トムテは、人々が眠りについている夜のあいだに、こっそりと自分の仕事をするのが常なので、その姿を見掛けることは決してないというのがサンタクロースに似ていますね。
トムテは人々が感謝の気持ちを忘れたり大切な扱いをしないと機嫌を損ね家を離れたり、そこの家に災いをもたらすちょっと厄介な存在でもあります。
もともとキリスト教の国ではなかったスウェーデンにキリスト教が入って来た時、人々はこの土着の古い伝統とキリスト教を上手く合体させていったという説が有力のようです。
さて、不幸そうな境遇の主人公の少年ウィグが、トムテン(トムテ)からクリスマスのプレゼント配りに誘われ、凍てつく雪道を馬車に乗り様々な家庭に行きます。
貧しいながらも勤勉な家庭・豊かゆえたくさんのプレゼントへの感激の薄い家庭・果ては国王陛下のお城にまで配ります、
途中、愛想を尽かし家から出ようとするほかのトムテンや、イヴの夜にもかかわらず農作業を休まぬトムテンなど、ウィグは一日でたくさんのことを見聞します。
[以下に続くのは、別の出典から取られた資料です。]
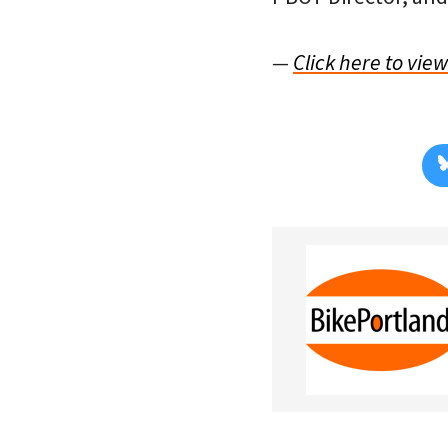
—
Click here to vie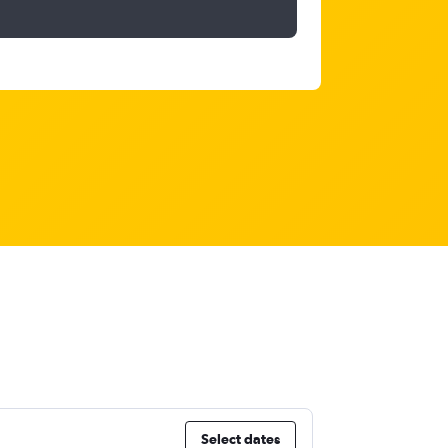
Select dates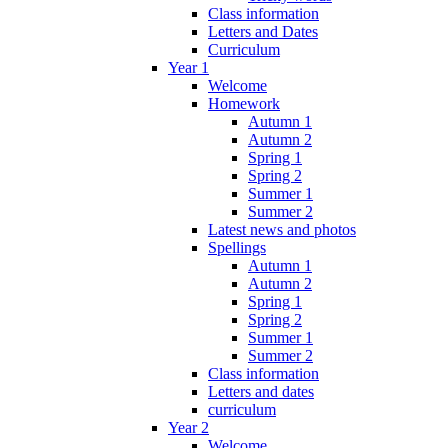
Class information
Letters and Dates
Curriculum
Year 1
Welcome
Homework
Autumn 1
Autumn 2
Spring 1
Spring 2
Summer 1
Summer 2
Latest news and photos
Spellings
Autumn 1
Autumn 2
Spring 1
Spring 2
Summer 1
Summer 2
Class information
Letters and dates
curriculum
Year 2
Welcome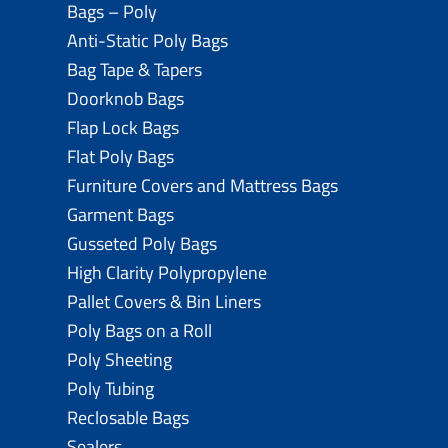
Bags – Poly
Anti-Static Poly Bags
Bag Tape & Tapers
Doorknob Bags
Flap Lock Bags
Flat Poly Bags
Furniture Covers and Mattress Bags
Garment Bags
Gusseted Poly Bags
High Clarity Polypropylene
Pallet Covers & Bin Liners
Poly Bags on a Roll
Poly Sheeting
Poly Tubing
Reclosable Bags
Sealers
最後に同行したトムテンから渡された自分へのプレゼントを貧弱と感じ不満顔のウィグでしたが、山の小人の王国へ連れて行かれ、・・・。
不幸な境遇に不平不満をいう事よりも、自分が生かされているという目の前にある幸せに感謝する事で、「真の幸福」が見えてくるという事をトムテンから教えられた事が、ウィグにとっての最高のプレゼントだったのではないでしょうか。